The Justice Secretary said he planned to use his experience in setting up the Work Programme, where firms and charities who helped get the unemployed into jobs were rewarded according to their success, in tackling the problem of reoffending.
In a fringe event at the Conservative Party conference, Mr Grayling also set out his opposition to a return to capital punishment. He told the event, organised by the Prison Reform Trust and National Grid, he was "particularly keen" to get the Justice Secretary role when Ken Clarke was moved in David Cameron's reshuffle.
Mr Grayling said: "The piece I do not think we have got right in this country yet is the rehabilitation revolution."
He said: "Where we fail is the reoffending statistics that say if people go to prison they are very likely to come back again.

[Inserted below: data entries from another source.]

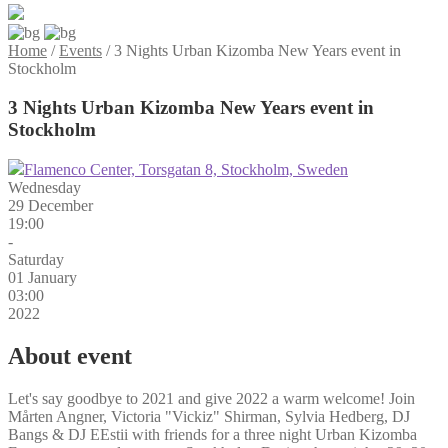
Home
/
Events
/
3 Nights Urban Kizomba New Years event in
Stockholm
3 Nights Urban Kizomba New Years event in
Stockholm
Flamenco Center, Torsgatan 8, Stockholm, Sweden
Wednesday
29 December
19:00
-
Saturday
01 January
03:00
2022
About event
Let's say goodbye to 2021 and give 2022 a warm welcome! Join
Mårten Angner, Victoria "Vickiz" Shirman, Sylvia Hedberg, DJ
Bangs & DJ EEstii with friends for a three night Urban Kizomba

That really should not happen, so I think it requires very careful thinking, it requires us to bring to bear all the skills that exist."
Those skills could be in companies such as National Grid, which runs a scheme to recruit prisoners into jobs, or in charities, Mr Grayling said. He added: "That really is what the rehabilitation revolution is all about, it's about putting ourselves into the position where we can send the right people into prison but they don't keep coming back.
"I have not yet decided how finally we are going to do this, but the principle I want to bring to bear to the rehabilitation of offenders is the one that was at the heart of the Work Programme."
He said that showed "the best way government gets the best out of organisations - private, voluntary, whatever - is to actually pay them based on the success they have in turning lives around".
"That way people chase innovation, they chase good ideas," he said. "There's no question of just being paid for bums on seats, it's all about trying to achieve excellence. That will be my mantra. Though I haven't decided finally what shape that should take, who should be involved, how we should introduce it, where the line should be drawn between public and private."
Asked why the Government was not considering a return to capital punishment as a way of showing it was tough on crime, the Justice Secretary said: "I have never supported capital punishment for one simple reason: it is irreversible. The truth is that the history of this country is full of stories of miscarriages of justice, where people have been found many years after the event not to be guilty."